COVID-19 是一个全球性的公共卫生问题,在全球范围内造成了高死亡率。本研究旨在评估在埃塞俄比亚 Arsi 地区治疗中心因 COVID-19 住院的患者的死亡时间和死亡率预测因素。
我们使用了 2020 年 7 月 1 日至 2021 年 3 月 5 日在 Bokoji 医院 COVID-19 治疗中心住院的实验室确诊 COVID-19 病例的病历,进行了回顾性观察性队列研究。我们从住院患者的病历中提取了患者的社会人口统计学和临床特征数据。我们进行了 Kaplan-Meier 和 Cox 回归分析,以估计生存率,并在 5%水平上调查 COVID-19 死亡的预测因素。我们估计并解释了最终 Cox 模型中死亡时间的预测因素的调整后的风险比 (aHR) 和 95%置信区间 (CI)。

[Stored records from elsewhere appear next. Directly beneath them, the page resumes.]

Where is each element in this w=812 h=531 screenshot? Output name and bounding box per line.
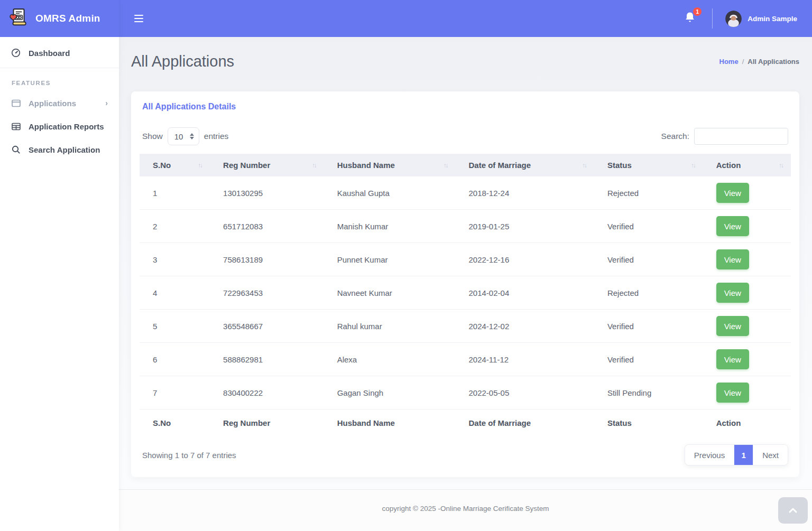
footer-header-sno: S.No — [140, 409, 210, 436]
view-button[interactable]: View — [716, 183, 749, 203]
column-header-husband-name[interactable]: Husband Name↑↓ — [324, 154, 456, 176]
cell-date-of-marriage: 2019-01-25 — [456, 210, 594, 243]
page-title: All Applications — [131, 53, 234, 70]
cell-status: Verified — [594, 310, 703, 343]
table-row: 5 365548667 Rahul kumar 2024-12-02 Verif… — [140, 310, 791, 343]
sidebar-divider — [0, 68, 119, 68]
view-button[interactable]: View — [716, 383, 749, 403]
cell-reg-number: 588862981 — [210, 343, 324, 376]
applications-table: S.No↑↓ Reg Number↑↓ Husband Name↑↓ Date … — [140, 154, 791, 436]
table-row: 4 722963453 Navneet Kumar 2014-02-04 Rej… — [140, 276, 791, 310]
brand-link[interactable]: OMRS Admin — [0, 0, 119, 37]
cell-status: Rejected — [594, 176, 703, 210]
sort-icon: ↑↓ — [582, 162, 586, 169]
footer-header-reg-number: Reg Number — [210, 409, 324, 436]
sidebar-item-application-reports[interactable]: Application Reports — [0, 115, 119, 138]
speedometer-icon — [11, 48, 21, 58]
copyright-text: copyright © 2025 -Online Marriage Cerifi… — [382, 505, 549, 513]
show-label: Show — [142, 132, 163, 141]
sidebar-item-label: Application Reports — [29, 122, 104, 131]
sort-icon: ↑↓ — [691, 162, 695, 169]
cell-husband-name: Navneet Kumar — [324, 276, 456, 310]
page-footer: copyright © 2025 -Online Marriage Cerifi… — [119, 489, 812, 531]
sidebar-menu: Dashboard FEATURES Applications › — [0, 37, 119, 161]
view-button[interactable]: View — [716, 316, 749, 336]
cell-reg-number: 830400222 — [210, 376, 324, 409]
sidebar-item-label: Applications — [29, 99, 76, 108]
breadcrumb-home-link[interactable]: Home — [719, 58, 739, 66]
view-button[interactable]: View — [716, 349, 749, 369]
cell-date-of-marriage: 2018-12-24 — [456, 176, 594, 210]
sidebar-item-search-application[interactable]: Search Application — [0, 138, 119, 161]
pagination-page-1-button[interactable]: 1 — [734, 445, 753, 465]
pagination-next-button[interactable]: Next — [753, 445, 788, 465]
chevron-right-icon: › — [105, 99, 108, 107]
view-button[interactable]: View — [716, 249, 749, 269]
cell-date-of-marriage: 2024-11-12 — [456, 343, 594, 376]
avatar — [725, 11, 742, 27]
footer-header-action: Action — [703, 409, 791, 436]
view-button[interactable]: View — [716, 283, 749, 303]
cell-status: Verified — [594, 210, 703, 243]
topbar: 1 Admin Sample — [119, 0, 812, 37]
cell-reg-number: 651712083 — [210, 210, 324, 243]
cell-husband-name: Kaushal Gupta — [324, 176, 456, 210]
cell-date-of-marriage: 2014-02-04 — [456, 276, 594, 310]
breadcrumb-current: All Applications — [748, 58, 799, 66]
cell-reg-number: 365548667 — [210, 310, 324, 343]
column-header-date-of-marriage[interactable]: Date of Marriage↑↓ — [456, 154, 594, 176]
column-header-reg-number[interactable]: Reg Number↑↓ — [210, 154, 324, 176]
page-length-value: 10 — [174, 132, 183, 141]
table-info-text: Showing 1 to 7 of 7 entries — [142, 451, 236, 460]
cell-status: Verified — [594, 243, 703, 276]
sort-icon: ↑↓ — [444, 162, 448, 169]
table-row: 6 588862981 Alexa 2024-11-12 Verified Vi… — [140, 343, 791, 376]
search-icon — [11, 145, 21, 154]
cell-sno: 2 — [140, 210, 210, 243]
pagination-previous-button[interactable]: Previous — [685, 445, 734, 465]
sidebar-item-label: Search Application — [29, 145, 100, 154]
user-name: Admin Sample — [748, 15, 797, 23]
chevron-up-icon — [789, 507, 797, 515]
cell-sno: 3 — [140, 243, 210, 276]
column-header-status[interactable]: Status↑↓ — [594, 154, 703, 176]
cell-husband-name: Alexa — [324, 343, 456, 376]
sidebar-item-label: Dashboard — [29, 49, 70, 58]
user-menu[interactable]: Admin Sample — [725, 11, 797, 27]
table-row: 3 758613189 Punnet Kumar 2022-12-16 Veri… — [140, 243, 791, 276]
scroll-to-top-button[interactable] — [778, 497, 808, 524]
breadcrumb-separator: / — [742, 58, 744, 66]
table-row: 7 830400222 Gagan Singh 2022-05-05 Still… — [140, 376, 791, 409]
cell-sno: 6 — [140, 343, 210, 376]
topbar-divider — [712, 8, 713, 29]
page-length-select[interactable]: 10 — [168, 127, 199, 145]
search-label: Search: — [661, 132, 689, 141]
sidebar-item-dashboard[interactable]: Dashboard — [0, 41, 119, 64]
cell-sno: 4 — [140, 276, 210, 310]
cell-husband-name: Punnet Kumar — [324, 243, 456, 276]
sidebar: OMRS Admin Dashboard FEATURES Appli — [0, 0, 119, 531]
sidebar-item-applications[interactable]: Applications › — [0, 91, 119, 115]
column-header-action[interactable]: Action↑↓ — [703, 154, 791, 176]
cell-reg-number: 722963453 — [210, 276, 324, 310]
sidebar-toggle-button[interactable] — [133, 12, 144, 26]
content-area: All Applications Home / All Applications… — [119, 37, 812, 489]
column-header-sno[interactable]: S.No↑↓ — [140, 154, 210, 176]
sort-icon: ↑↓ — [312, 162, 316, 169]
breadcrumb: Home / All Applications — [719, 58, 800, 66]
brand-title: OMRS Admin — [35, 13, 100, 24]
search-input[interactable] — [694, 128, 788, 145]
entries-label: entries — [204, 132, 229, 141]
table-row: 2 651712083 Manish Kumar 2019-01-25 Veri… — [140, 210, 791, 243]
cell-sno: 1 — [140, 176, 210, 210]
cell-status: Verified — [594, 343, 703, 376]
cell-husband-name: Manish Kumar — [324, 210, 456, 243]
cell-status: Still Pending — [594, 376, 703, 409]
sidebar-section-label: FEATURES — [0, 71, 119, 91]
view-button[interactable]: View — [716, 216, 749, 236]
bell-icon — [685, 16, 695, 25]
notifications-button[interactable]: 1 — [681, 10, 698, 27]
table-header-row: S.No↑↓ Reg Number↑↓ Husband Name↑↓ Date … — [140, 154, 791, 176]
updown-arrows-icon — [190, 133, 194, 139]
cell-sno: 7 — [140, 376, 210, 409]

共分析了 422 例 COVID-19 患者,其中超过十分之一(11.14%)死亡,死亡率为每 1000 人-天 6.35 例。大多数(87.2%)死亡发生在入院后的前 14 天内,中位死亡时间为 9 天(IQR:8-12)。我们发现年龄在 31 至 45 岁之间的患者(aHR = 2.55;95%CI:(1.03,6.34))、年龄大于 46 岁的患者(aHR = 2.59(1.27,5.30))、慢性阻塞性肺疾病(aHR = 4.60,95%CI:(2.37,8.91))、慢性肾脏病(aHR = 5.58,95%CI:(1.70,18.37))、艾滋病毒/艾滋病(aHR = 3.66,95%CI:(1.20,11.10))、入住重症监护病房(aHR = 7.44,95%CI:(1.82,30.42))和接受经鼻氧疗的患者(aHR = 6.27,95%CI:(2.75,4.30)),死亡风险高于其对应组。
与 HIV/AIDS、慢性阻塞性肺疾病和慢性肾脏病患者相比,COVID-19 疾病死亡的风险更高。我们还发现,年龄较大、入住 ICU 和接受经鼻氧疗的患者因 COVID-19 疾病死亡的风险更高。因此,在入院后的前十天内,对老年患者和住院后合并症患者进行密切监测至关重要。